Paco Díez is a sort of musical magician. Multi-instrumentalist, he is one of the great ambassadors of Iberian and Sephardic music. His museum in Mucientes (Valladolid), Spain, houses hundreds of instruments he can play.
Díez will bring her unique gifts to UC Santa Barbara on Tuesday, March 1 from 2-4 p.m. at Mosher Alumni Hall for “Love and Other Affairs: Poetry and Music (Spain, Latin America, Latinx US, and Sephardic)”.
Díez will be accompanied by Anthony Geist, Professor of Spanish and Comparative Literature at the University of Washington, who will present the 10 poems that Díez will perform.
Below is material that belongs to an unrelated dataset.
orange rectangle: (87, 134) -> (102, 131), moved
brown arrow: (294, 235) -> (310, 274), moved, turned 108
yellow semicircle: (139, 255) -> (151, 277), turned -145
“Paco is an extraordinarily talented musician who has dedicated his life and work to the preservation and dissemination of traditional music from Spain and Portugal,” said Geist, a UCSB alumnus who grew up in Santa Barbara. . “He is internationally recognized as one of the greatest interpreters of the Sephardic ballad. This project deviates from his usual concerts, in that he carefully read the poems and set them to music of his own composition.
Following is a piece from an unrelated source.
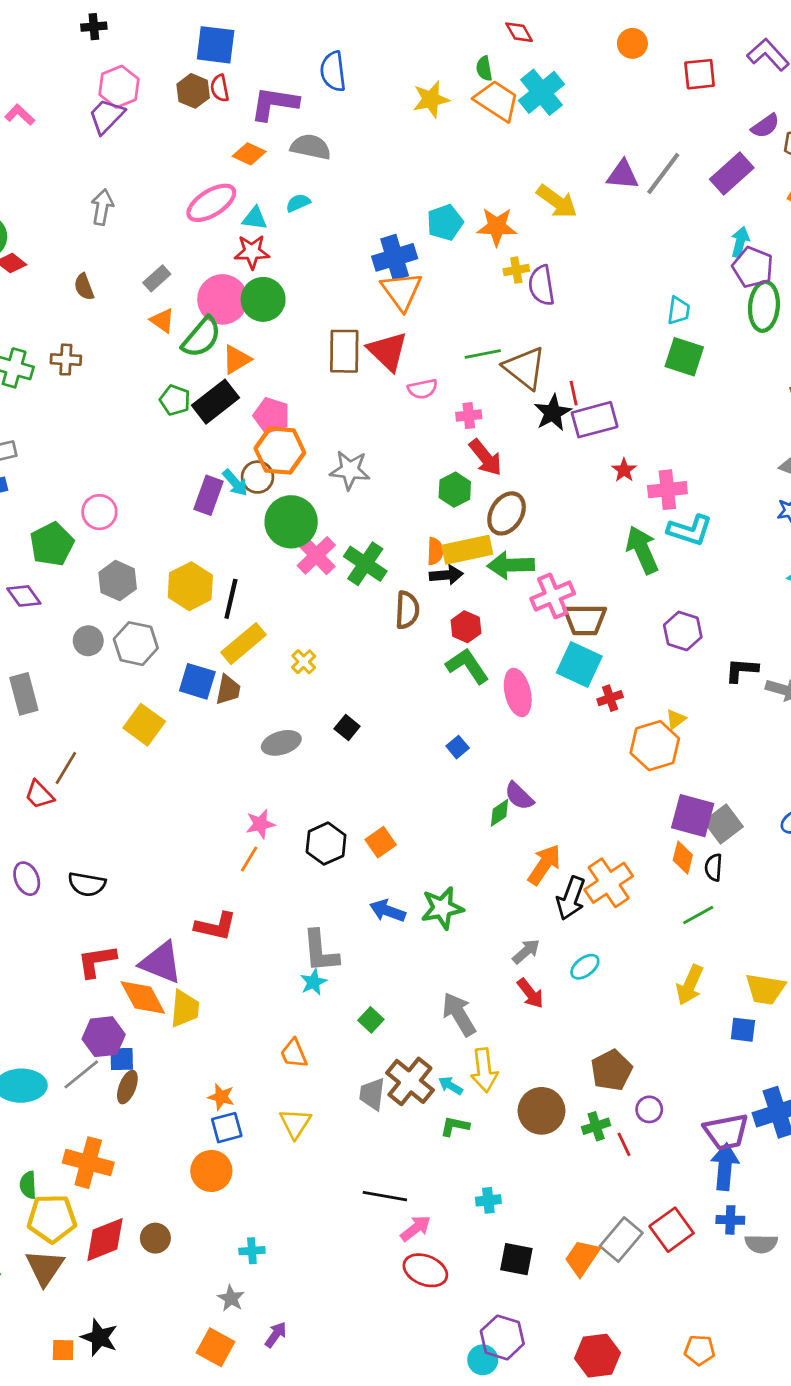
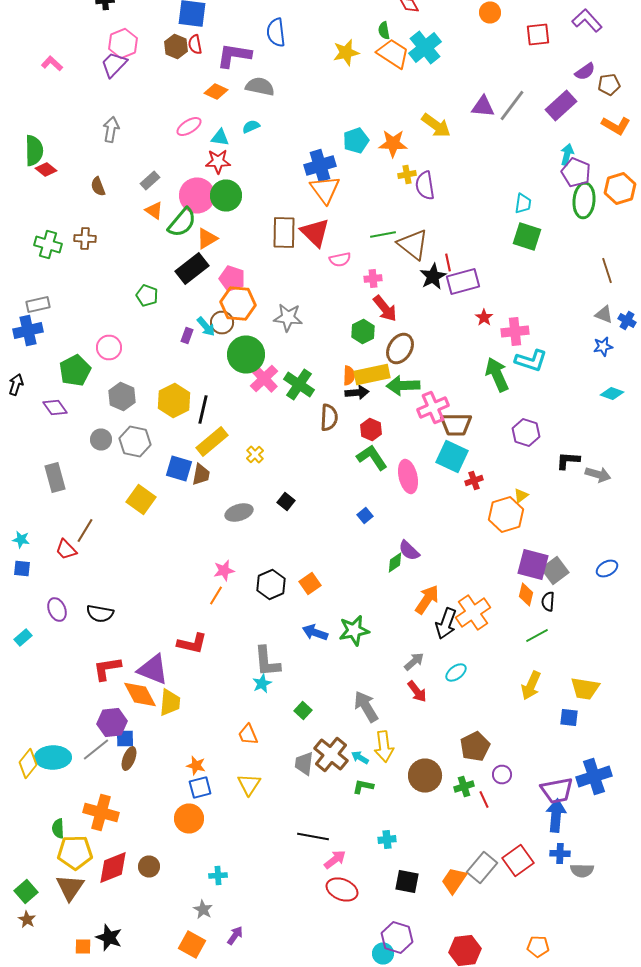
pink ellipse: (211, 203) -> (189, 126), size x0.7
green pentagon: (175, 400) -> (147, 296), moved
purple rectangle: (209, 495) -> (187, 336), size x0.6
Díez and Geist chose 10 poems by Spanish, Latin American and Latinx poets, as well as two traditional Sephardic poems kantikassaid Geist.
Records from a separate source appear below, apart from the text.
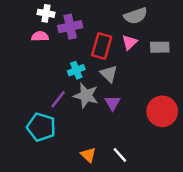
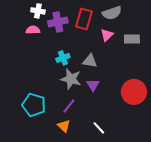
red rectangle: (102, 46) -> (84, 19), moved
gray triangle: (109, 74) -> (90, 61), turned -35
purple line: (58, 99) -> (69, 106), moved
orange triangle: (88, 155) -> (64, 126), moved

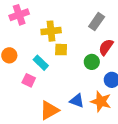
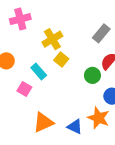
yellow cross: (51, 31) -> (52, 39), turned -30
yellow square: (61, 50) -> (61, 60), turned 32
blue triangle: (77, 101) -> (75, 127), moved

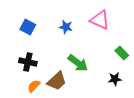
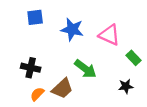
pink triangle: (100, 20) -> (109, 35), moved
blue square: (28, 27) -> (35, 17), moved, turned -35
blue star: (66, 27) -> (72, 29), size x1.5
“I translated them and will read them in the original Spanish as well as in English,” Geist said. “All the poems are about love: love for another person, love for a landscape, nostalgia for a lost or distant love.
“Audiences will hear a wide range of poems by 20th-century poets,” he continued, “which I will present and read, and Paco will sing in his captivating baritone voice. We hope that they will be moved by both the original texts and the English versions, as well as by their musical interpretation.
Geist met Díez in Spain around 10 years ago and the two quickly became good friends. Since then, Díez has served as Artist-in-Residence at the UW School of Music twice. They designed this poetry/art project about food and wine, Geist said.
“Poetry carries music in its DNA,” he said. “In a pre-literate world, all poems were sung, from Homer’s ‘Odyssey’ to medieval ballads and into the 20th century in some parts of the world. Paco reconnects these texts to their ancestral musical origins.
The event is co-sponsored by the UCSB Department of Spanish and Portuguese, the Department of Global Studies, the Department of Chicana and Chicano Studies, the Marsha and Jay Glazer Endowed Chair in Jewish Studies, the Comparative Literature and Translation Studies, the Center for Portuguese Studies and the Latin American and Iberian Studies Program.